“Should” is a devious little word. It seems so useful on its surface, but it complicates communication and impairs relationships whenever it appears. Take the sentence, “You should have notified me about this.” In this example, the speaker tries to indicate what someone else ought to have done, which is not as helpful as it could be.
“Should” does several sneaky things that encourage ineffective communication. First, when paired with the word “have”, the word “should” situates the conversation in the past, as in, “You should have had the marketing department review the brochure.” In doing so, “should have” steers away from future-focused planning where improvements can be made. If the current situation is unresolved, it would have been more helpful to say that “You need to have marketing review this brochure.” If the damage has already been done, it might be more helpful to plan for the future, as in, “The next time you make a brochure, you need to have marketing review it.” Unfortunately, “should have” does neither and instead keeps the conversation grounded in what has already happened.
Second, “should” attributes blame. Whenever it appears, “should” is a shorthand way of saying what someone ought to have done but didn’t do, as in, “I should have checked for typos.” While it might be important to acknowledge who is responsible for the current situation, blame can feel heavy even when you attribute it to yourself, and especially on its own when it is attributed without a path toward resolution. Rarely does blaming someone or their behavior motivate change or get them to do better next time. Rather, blaming often triggers feelings of regret, helplessness, or defeat when instead, positive change needs to be fueled by a belief that next time can be better.

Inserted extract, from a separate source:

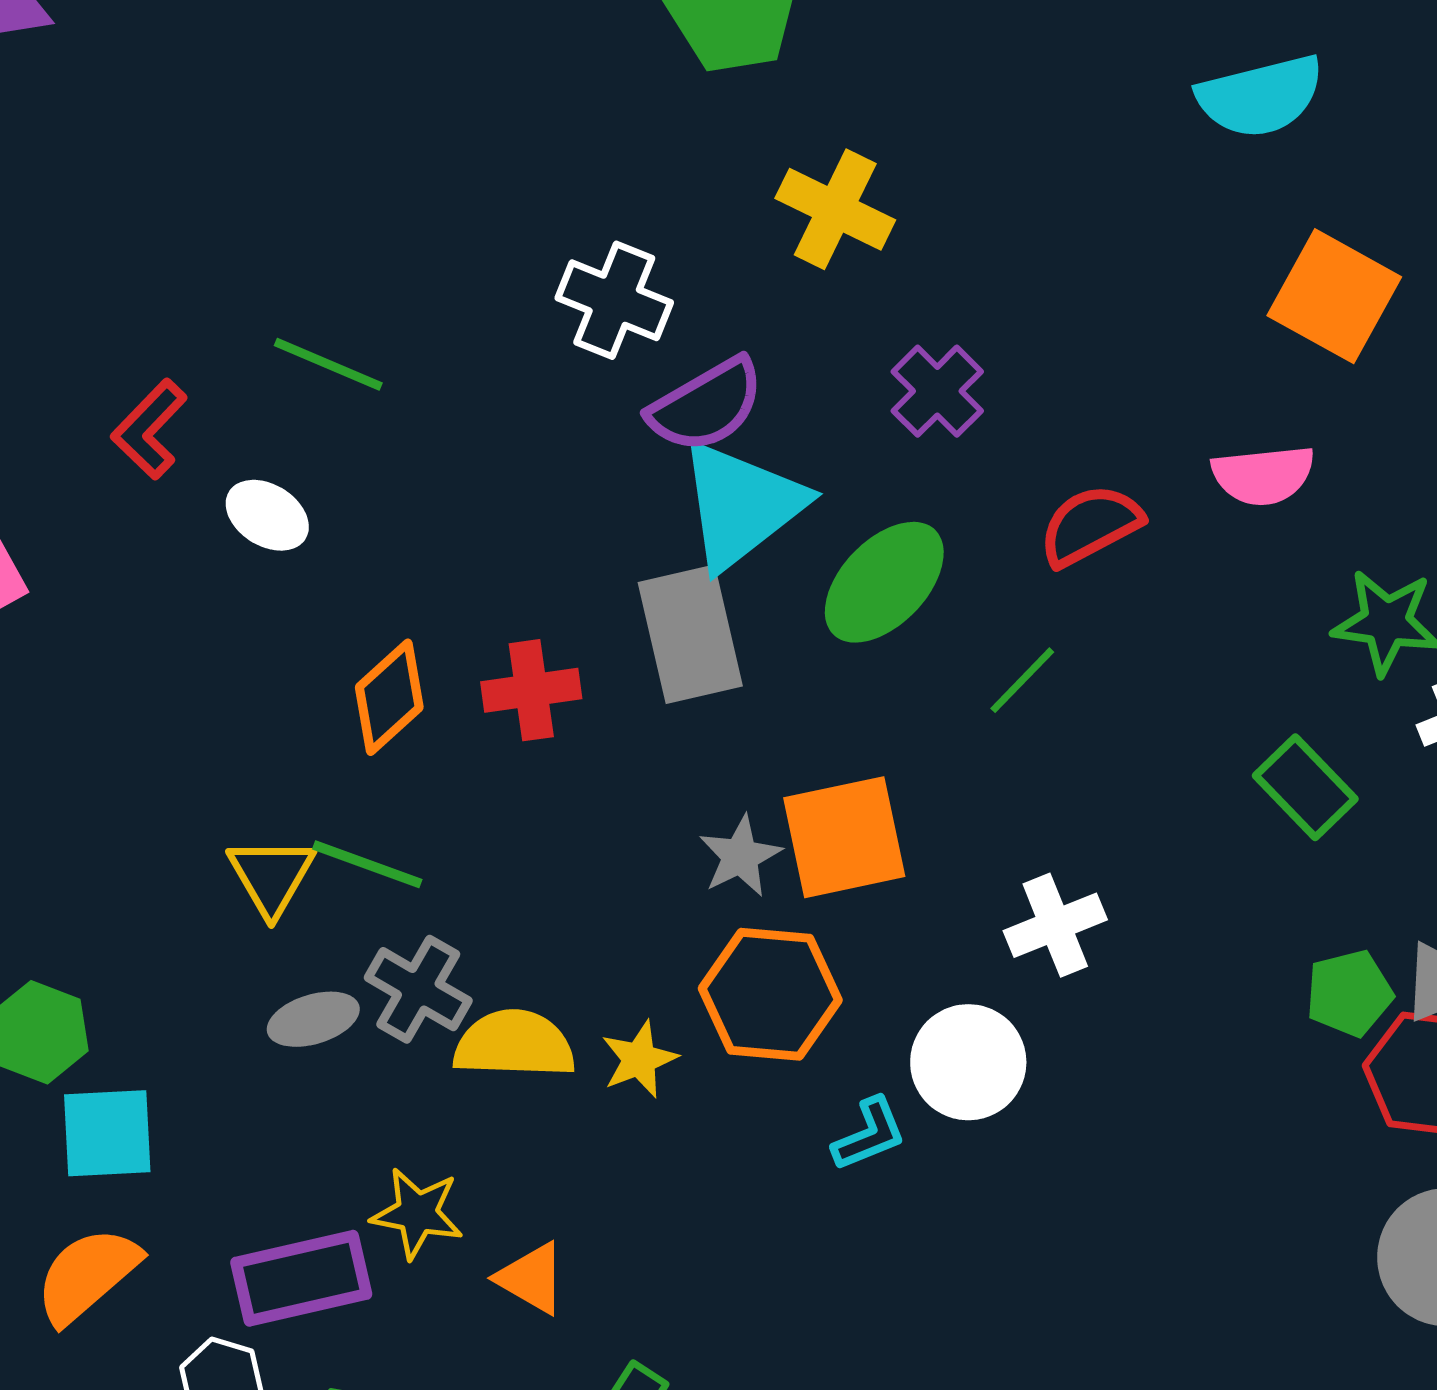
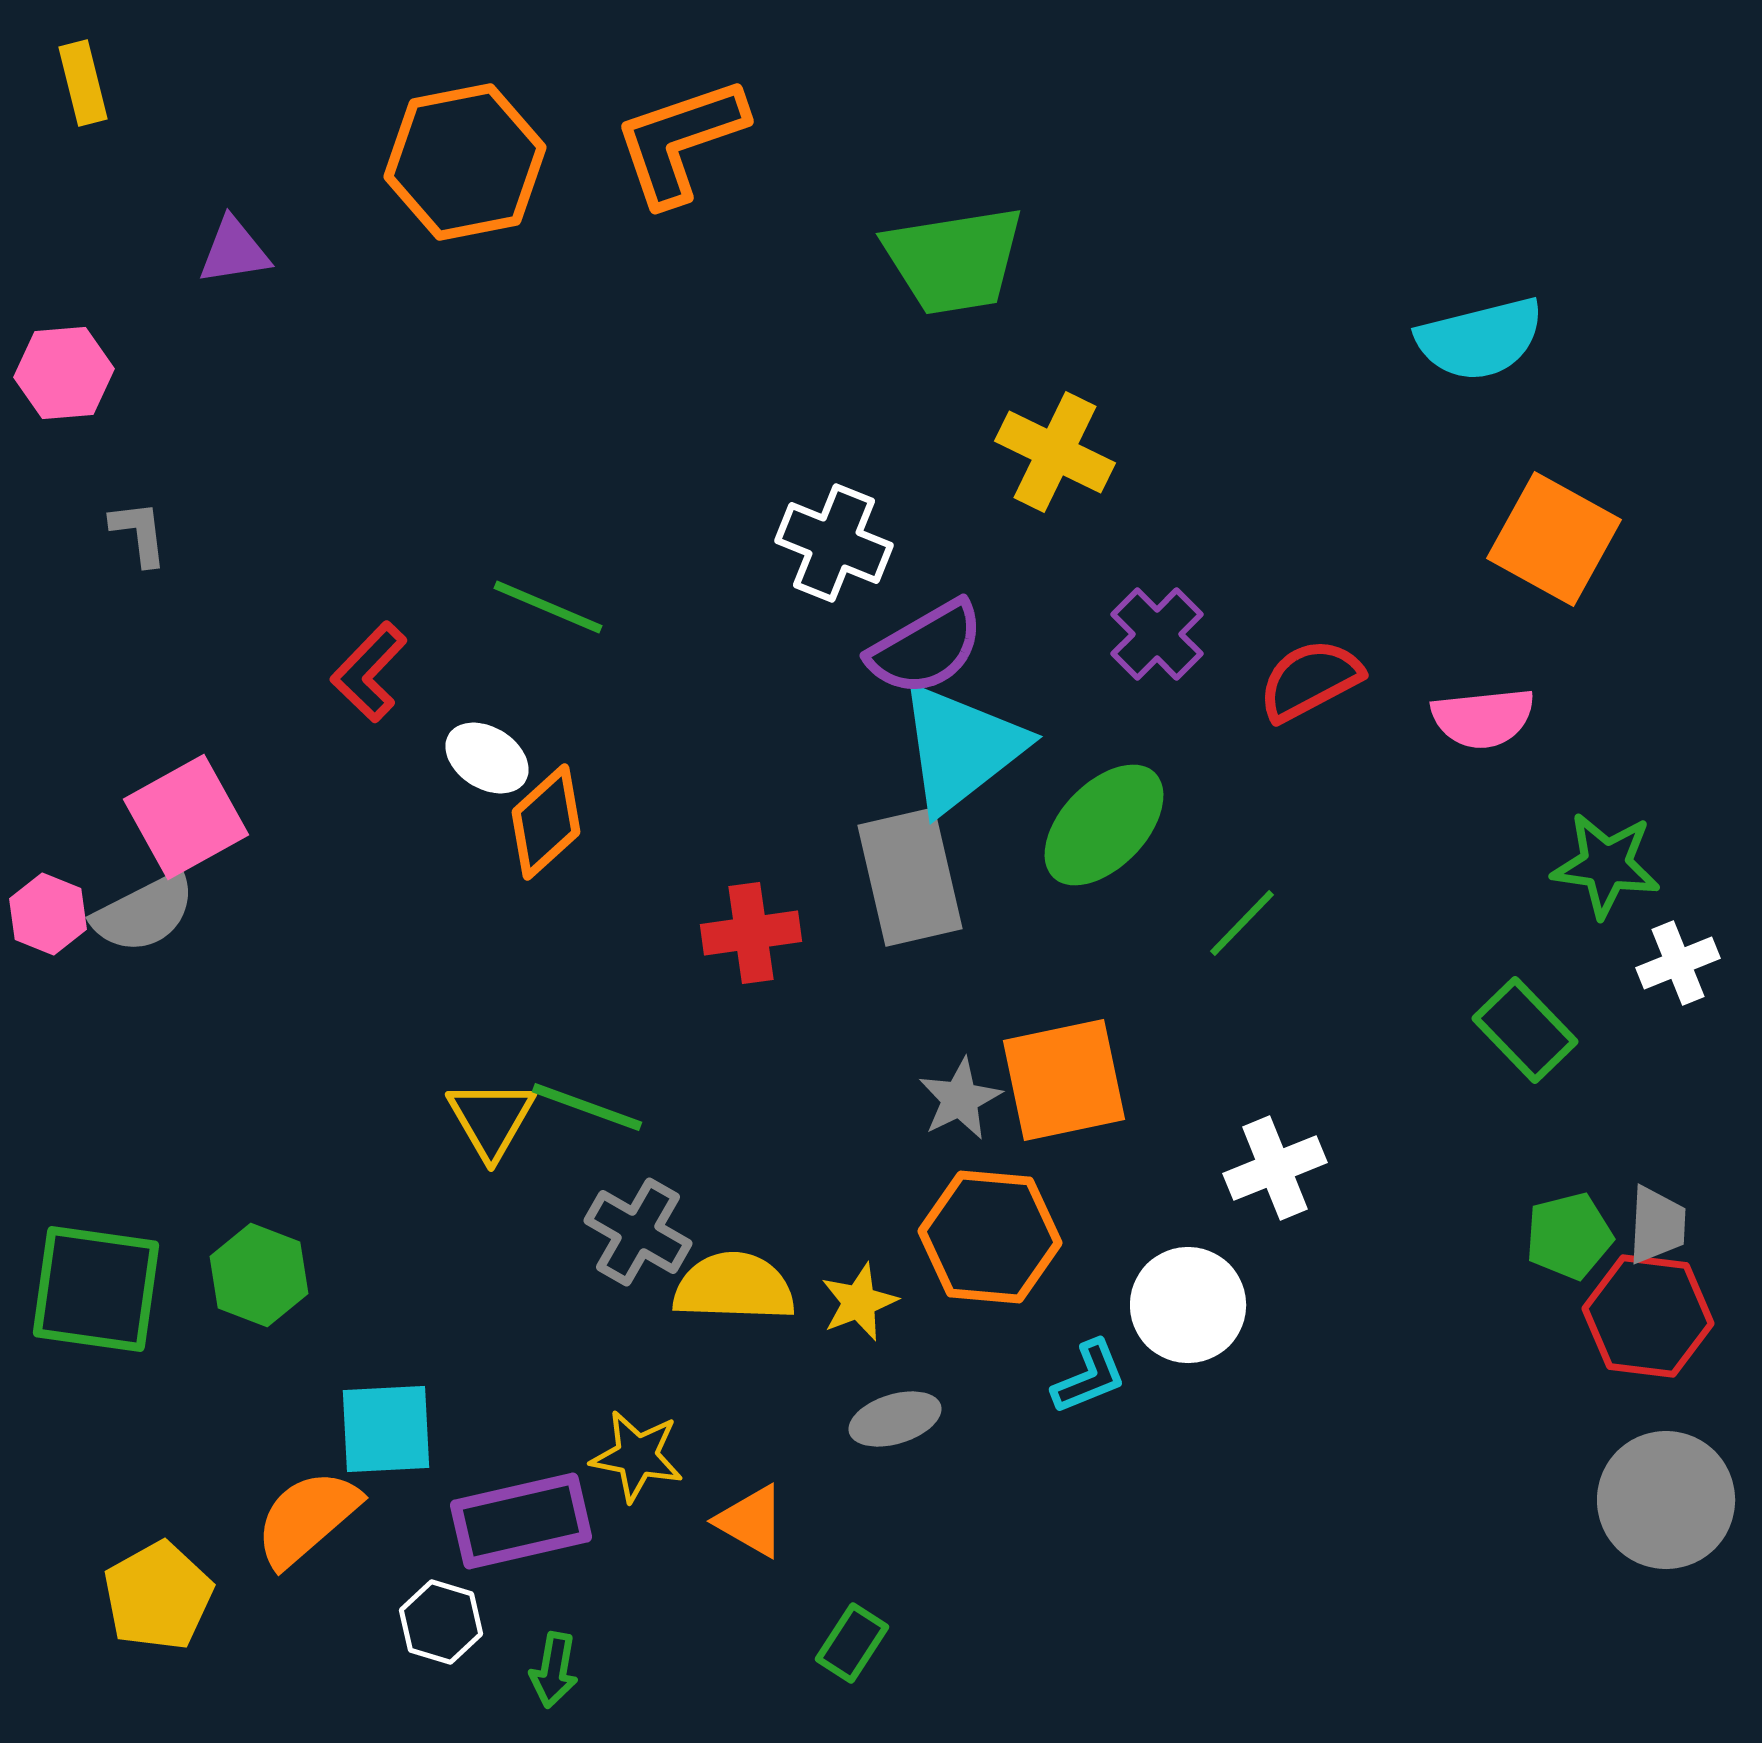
red semicircle: (1090, 525) -> (1310, 680), moved
orange diamond: (389, 697) -> (546, 822), moved
gray ellipse: (313, 1019) -> (895, 1419), moved
cyan square: (107, 1133) -> (386, 1429), moved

Third, “should” disguises the fact that the speaker isn’t making their own intentions and sentiments clear. When someone says, “you should have come to me first”, what they really mean is, “I wish you had come to me first”, or “I would like you to come to me first,” or “I’m disappointed that you didn’t follow the protocol of coming to me first.”
Here are a few tips to avoid the blame trap that “should” sets up.
- Remove pronouns. If you must describe what ought to have happened, say, “This should have been checked for typos” instead of “you should have checked,” or “I should have checked.” Removing pronouns helps describe what ought to have happened without attributing blame to a specific person.
- Suggest a solution. After removing the pronouns, offer a way that the situation can be rectified. Say, “This should have been checked for typos. In the future, please be sure to double-check everything you submit.”
- Eliminate “should” & acknowledge your own feelings regarding what did or didn’t happen. Good relationships are built on open and honest communication. Even better than simply removing pronouns, try eliminating “should” altogether, and express what you want and how you feel. This is a better approach then generically describing what ought to have happened. Say, “I was annoyed to find so many typos in your report. In the future, I would appreciate it if you will double-check everything you submit.”